The D.O.C. Is The Secret Weapon Behind N.W.A.

If they wrote a book on the life of D.O.C., you think anyone would read it? They should, f*@kers. Y’all have to wait, though. The secret weapon behind the N.W.A. franchise has a new LP and a few more chapters to live.
Words Gabriel Alvarez
Images Mike Schreiber
The weekend could not have been better for 21-year-old Tracy Curry. Even though he was working on a video shoot in Los Angeles, he was all jokes and laughs. Better known to the world as the highenergy rapper the D.O.C., he held a framed gold record for No One Can Do It Better, his debut album on Ruthless Records. The LP had been released six months earlier and had already sold over 500,000 copies. He took a healthy gulp from his beer and smiled.

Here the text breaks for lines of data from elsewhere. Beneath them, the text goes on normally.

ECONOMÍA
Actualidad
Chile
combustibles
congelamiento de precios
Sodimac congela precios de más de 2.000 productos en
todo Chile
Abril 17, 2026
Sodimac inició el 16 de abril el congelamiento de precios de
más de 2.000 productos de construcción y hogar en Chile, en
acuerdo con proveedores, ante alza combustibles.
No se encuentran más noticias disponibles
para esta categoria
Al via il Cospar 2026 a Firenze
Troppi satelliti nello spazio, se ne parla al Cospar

This was not the first gold record he had received. Back in his Agora Hills, CA home, the talented Texas transplant had award plaques for Eazy-E’s Eazy-Duz-It and N.W.A’s Straight Outta Compton, two other very successful LPs featuring his essential behind-the-scenes contributions.But this felt even better. After years of ghostwriting lyrics for Eazy and producer extraordinaire Dr. Dre, the D.O.C. had finally stepped into the spotlight. He had delivered big-time, and truth be told, he felt like he was only warming up.

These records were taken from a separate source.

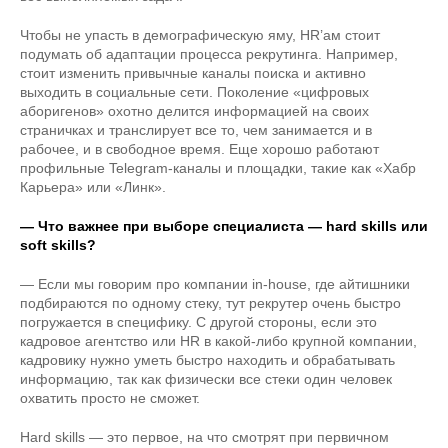
Чтобы не упасть в демографическую яму, HR’ам стоит
подумать об адаптации процесса рекрутинга. Например,
стоит изменить привычные каналы поиска и активно
выходить в социальные сети. Поколение «цифровых
аборигенов» охотно делится информацией на своих
страничках и транслирует все то, чем занимается и в
рабочее, и в свободное время. Еще хорошо работают
профильные Telegram-каналы и площадки, такие как «Хабр
Карьера» или «Линк».
— Что важнее при выборе специалиста — hard skills или
soft skills?
— Если мы говорим про компании in-house, где айтишники
подбираются по одному стеку, тут рекрутер очень быстро
погружается в специфику. С другой стороны, если это
кадровое агентство или HR в какой-либо крупной компании,
кадровику нужно уметь быстро находить и обрабатывать
информацию, так как физически все стеки один человек
охватить просто не сможет.
Hard skills — это первое, на что смотрят при первичном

The a.m. rap radio station KDAY had continuously spun the D.O.C.’s incredible single “It’s Funky Enough” all summer long. They, like the rest of the nation, had also taken a liking to a smoother-thansmooth track called “The Formula.” That was the song Curry was shooting a video for. It takes place in a smoky laboratory where the diabolical Dr. Dre pieces together the world’s greatest MC. That creation, strapped to an operating table, was none other than the D.O.C.
On the set, surrounded by N.W.A homies, foxy female extras and an exotic mist made by many lit spliffs, Doc, as everybody calls him, waited for his call to jump back in front of the cameras. It was November 1989, two weeks before Thanksgiving, and this up-and-coming rap superstar had plenty to be grateful for. The D.O.C.’s madman howl cut through the thick air of noisy conversations and clanking bottles. No, it didn’t get any better than this.
Tracy Curry grew up in the West Dallas Projects in the late ’60s. By age 20 he’d become an architect of the genre labeled gangsta rap, but his humble beginnings couldn’t have been more different. “Comin’ up as a young guy I was not a hard-rock, thug nigga or street nigga,” says Doc quite openly. It’s a dozen years later, November 2001 to be exact, inside a spacious, wellkept Dallas loft. “I was an introvert really. I spent a lot of time in the crib reading books. Staying out of trouble.”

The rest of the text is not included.